Along with Medi-Cal funding cuts, this scenario could lead to 7.5 million more uninsured Californians by 2027 — far more than there were prior to the implementation of the Affordable Care Act.
In the second scenario, the analysis models the impact of Medi-Cal beneficiaries’ bearing the brunt of the reduced funding, while the individual market is provided protection by maintaining the financial support to 1.2 million Californians. Under this scenario, 2.9 million Californians would lose coverage by 2026. In 2027, when additional portions of federal funding disappear, the individual market would likely collapse and even more Medi-Cal beneficiaries would lose coverage — like the first scenario — leading to an increase in the state’s uninsured by 7.5 million.

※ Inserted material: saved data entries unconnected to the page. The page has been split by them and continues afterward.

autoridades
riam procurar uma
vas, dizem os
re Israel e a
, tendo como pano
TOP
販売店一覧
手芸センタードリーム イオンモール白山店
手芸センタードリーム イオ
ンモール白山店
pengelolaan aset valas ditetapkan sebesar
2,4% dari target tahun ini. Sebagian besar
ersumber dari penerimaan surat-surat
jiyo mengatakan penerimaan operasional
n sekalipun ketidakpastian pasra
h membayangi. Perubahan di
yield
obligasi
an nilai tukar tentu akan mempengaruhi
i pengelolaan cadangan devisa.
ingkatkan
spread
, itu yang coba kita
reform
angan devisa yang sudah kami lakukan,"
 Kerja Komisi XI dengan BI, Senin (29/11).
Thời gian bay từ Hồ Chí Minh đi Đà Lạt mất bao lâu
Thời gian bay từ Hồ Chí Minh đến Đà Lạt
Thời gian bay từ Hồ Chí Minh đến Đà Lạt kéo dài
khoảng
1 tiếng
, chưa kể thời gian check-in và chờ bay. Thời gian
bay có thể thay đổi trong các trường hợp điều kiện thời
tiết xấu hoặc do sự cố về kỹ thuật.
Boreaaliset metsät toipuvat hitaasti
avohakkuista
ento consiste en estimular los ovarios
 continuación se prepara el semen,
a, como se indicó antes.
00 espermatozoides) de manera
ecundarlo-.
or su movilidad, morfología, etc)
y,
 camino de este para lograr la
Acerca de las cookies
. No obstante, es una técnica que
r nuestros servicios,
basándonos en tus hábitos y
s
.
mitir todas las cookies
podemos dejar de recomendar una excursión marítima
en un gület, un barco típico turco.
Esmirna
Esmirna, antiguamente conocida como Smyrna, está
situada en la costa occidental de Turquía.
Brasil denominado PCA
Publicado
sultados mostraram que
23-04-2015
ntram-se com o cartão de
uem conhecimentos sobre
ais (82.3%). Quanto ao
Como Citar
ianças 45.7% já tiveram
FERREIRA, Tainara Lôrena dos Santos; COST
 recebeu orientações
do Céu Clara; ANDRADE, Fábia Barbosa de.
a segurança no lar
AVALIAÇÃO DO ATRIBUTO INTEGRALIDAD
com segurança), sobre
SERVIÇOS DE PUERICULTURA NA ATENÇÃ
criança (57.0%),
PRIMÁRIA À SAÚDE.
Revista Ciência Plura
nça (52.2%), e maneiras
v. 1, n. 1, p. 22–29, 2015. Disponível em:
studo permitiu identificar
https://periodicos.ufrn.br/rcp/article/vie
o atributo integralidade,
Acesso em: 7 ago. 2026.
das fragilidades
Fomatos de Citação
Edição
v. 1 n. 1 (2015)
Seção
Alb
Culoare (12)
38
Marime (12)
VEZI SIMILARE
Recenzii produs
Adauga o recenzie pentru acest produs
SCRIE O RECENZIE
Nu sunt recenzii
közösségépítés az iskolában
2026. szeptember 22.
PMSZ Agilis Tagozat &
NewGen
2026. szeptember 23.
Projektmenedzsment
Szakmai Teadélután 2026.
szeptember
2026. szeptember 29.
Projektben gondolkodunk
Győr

“Under both scenarios, there aren’t enough of the resources required to sustain a viable individual market and protect low-income Californians,” Lee said. “California and the nation can do better. As we get ready to launch our fifth year of open enrollment, we hope that the Senate will resume bipartisan discussions on the steps needed to stabilize the individual market to protect millions of Americans.”
Click here to see the full analysis, “Potential Impacts of Graham-Cassidy-Heller-Johnson on Californians and the Individual Health Insurance Market,” – http://www.coveredca.com/news/pdfs/CoveredCA_Potential_Impacts_Graham-Cassidy-9-25-17.pdf.
Covered California also joined with other state-based marketplaces on Monday in sending a letter to Congressional leaders calling out both the challenges the markets face and the virtual impossibility most states would face in trying to establish to establish a new health care system by 2020. Read today’s letter here – http://www.coveredca.com/news/PDFs/GCHJ_SBM_ResponseLetter_9.25.17_FINAL.pdf.
Today’s letter follows one sent last month where Covered California and other state-based marketplaces urged Senators to take immediate steps toward stabilizing markets through greater flexibility and continued investments in marketing and outreach. Read the Aug. 29 letter here – http://www.nashp.org/wp-content/uploads/2017/01/HELP Letter_SBMsandSBMFPs_Aug2017.pdf.
Since the implementation of the Affordable Care Act, California has reduced its uninsured rate from 17 percent in 2013 to a historic low of 7.1 percent by the end of 2016.